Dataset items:
::::::

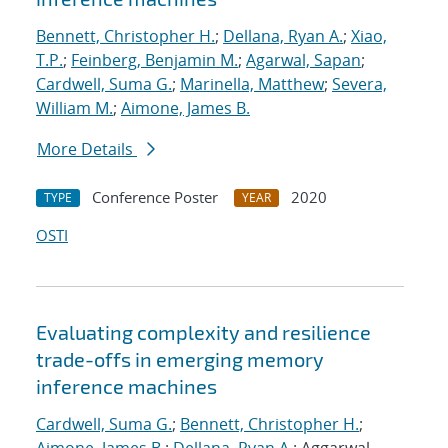
Bennett, Christopher H.
;
Dellana, Ryan A.
;
Xiao,
T.P.
;
Feinberg, Benjamin M.
;
Agarwal, Sapan
;
Cardwell, Suma G.
;
Marinella, Matthew
;
Severa,
William M.
;
Aimone, James B.
More Details
Conference Poster
2020
TYPE
YEAR
OSTI
Evaluating complexity and resilience
trade-offs in emerging memory
inference machines
Cardwell, Suma G.
;
Bennett, Christopher H.
;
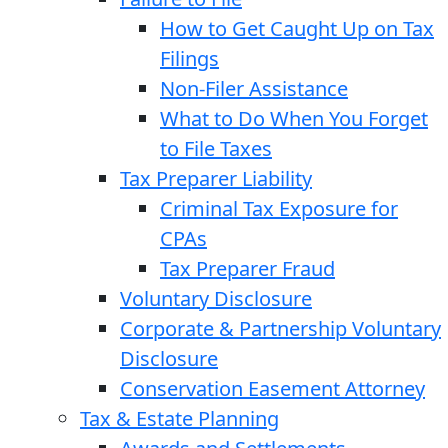
How to Get Caught Up on Tax
Filings
Non-Filer Assistance
What to Do When You Forget
to File Taxes
Tax Preparer Liability
Criminal Tax Exposure for
CPAs
Tax Preparer Fraud
Voluntary Disclosure
Corporate & Partnership Voluntary
Disclosure
Conservation Easement Attorney
Tax & Estate Planning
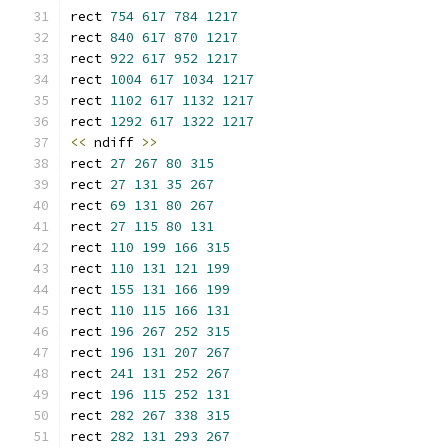
rect 
754
617
784
1217
rect 
840
617
870
1217
rect 
922
617
952
1217
rect 
1004
617
1034
1217
rect 
1102
617
1132
1217
rect 
1292
617
1322
1217
<<
 ndiff 
>>
rect 
27
267
80
315
rect 
27
131
35
267
rect 
69
131
80
267
rect 
27
115
80
131
rect 
110
199
166
315
rect 
110
131
121
199
rect 
155
131
166
199
rect 
110
115
166
131
rect 
196
267
252
315
rect 
196
131
207
267
rect 
241
131
252
267
rect 
196
115
252
131
rect 
282
267
338
315
rect 
282
131
293
267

::::::

What the task requires: Would you set down the entries exactly as given, minus their pictures?

Completed task:
Bennett, Christopher H.
;
Dellana, Ryan A.
;
Xiao,
T.P.
;
Feinberg, Benjamin M.
;
Agarwal, Sapan
;
Cardwell, Suma G.
;
Marinella, Matthew
;
Severa,
William M.
;
Aimone, James B.
More Details
Conference Poster
2020
TYPE
YEAR
OSTI
Evaluating complexity and resilience
trade-offs in emerging memory
inference machines
Cardwell, Suma G.
;
Bennett, Christopher H.
;
How to Get Caught Up on Tax
Filings
Non-Filer Assistance
What to Do When You Forget
to File Taxes
Tax Preparer Liability
Criminal Tax Exposure for
CPAs
Tax Preparer Fraud
Voluntary Disclosure
Corporate & Partnership Voluntary
Disclosure
Conservation Easement Attorney
Tax & Estate Planning
rect 
754
617
784
1217
rect 
840
617
870
1217
rect 
922
617
952
1217
rect 
1004
617
1034
1217
rect 
1102
617
1132
1217
rect 
1292
617
1322
1217
<<
 ndiff 
>>
rect 
27
267
80
315
rect 
27
131
35
267
rect 
69
131
80
267
rect 
27
115
80
131
rect 
110
199
166
315
rect 
110
131
121
199
rect 
155
131
166
199
rect 
110
115
166
131
rect 
196
267
252
315
rect 
196
131
207
267
rect 
241
131
252
267
rect 
196
115
252
131
rect 
282
267
338
315
rect 
282
131
293
267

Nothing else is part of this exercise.